TBufStream is the common ancestor for the TReadBufStream and TWriteBufStream streams. It completely handles the buffer memory management and position management. An instance of TBufStream should never be created directly. It also keeps the instance of the source stream.

TReadBufStream and TWriteBufStream can be used to speed up (or reduce memory consumption) of I/O processes where your application is reading or writing small 'lumps' of data and the underlying operating system is far more efficient handling data in sizable 'lumps'.
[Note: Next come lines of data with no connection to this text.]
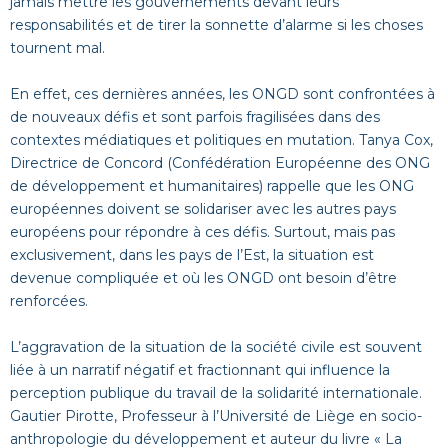
jamais mettre les gouvernements devant leurs
responsabilités et de tirer la sonnette d’alarme si les choses
tournent mal.
En effet, ces dernières années, les ONGD sont confrontées à
de nouveaux défis et sont parfois fragilisées dans des
contextes médiatiques et politiques en mutation. Tanya Cox,
Directrice de Concord (Confédération Européenne des ONG
de développement et humanitaires) rappelle que les ONG
européennes doivent se solidariser avec les autres pays
européens pour répondre à ces défis. Surtout, mais pas
exclusivement, dans les pays de l’Est, la situation est
devenue compliquée et où les ONGD ont besoin d’être
renforcées.
L’aggravation de la situation de la société civile est souvent
liée à un narratif négatif et fractionnant qui influence la
perception publique du travail de la solidarité internationale.
Gautier Pirotte, Professeur à l’Université de Liège en socio-
anthropologie du développement et auteur du livre « La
And example is presented below where a TStringList contained a large number of strings totaling about 100,000 characters was to be saved to disk. Using TWriteBufStream (instead of StringList.SaveToFile) reduced to time required by a factor of four. In this example, the StringList already contains it's data and for clarity try..finally structures have not been used. Your production code should differ ...

uses bufstream;

var
  WBufStream: TWriteBufStream;
  FileStream: TFileStream; 
begin
  ....
  FileStream := TFileStream.Create('somefile.text', fmCreate);
  WBufStream := TWriteBufStream.Create(FileStream);
  StringList.SaveToStream(WBufStream);
  WBufStream.Free;
  FileStream.Free;

In use, the WBufStream will accept and store strings from the StringList, one by one, until its buffer is full (default 16k), it then uses the FileStream to write that content to disk, emptying its own buffer and starts again.

In the same unit there is TBufferedFileStream that appears to be even more suited to our need here -

uses bufstream;
var
  BufFileStream: TBufferedFileStream;
begin
  ....
  BufFileStream := TBufferedFileStream.Create('somefile.text', fmCreate);
  StringList.SaveToStream(BufFileStream);
  BufFileStream.Free;


Buffer Size

Note that BufferedFileStream has a fixed 32k buffer when created, you can then change that with a call such as BufFileStream.InitializeCache(2048, 4); TReadBufStream and TWriteBufStream buffer size can be set in the Create call, the documentation says that the default value is '16', in fact, its 16K. The numbers in all the buffer setting fields are in bytes.

In some cases it may be worth your while establishing an optimum value for the buffer size, especially if a lot of buffers may be created at the same time. I, personally, found that for my particular application BufferedFileStream needed (2048, 4) and TWriteBufStream delivered the same level of performance with only 1024. That is substantially lower than the default values.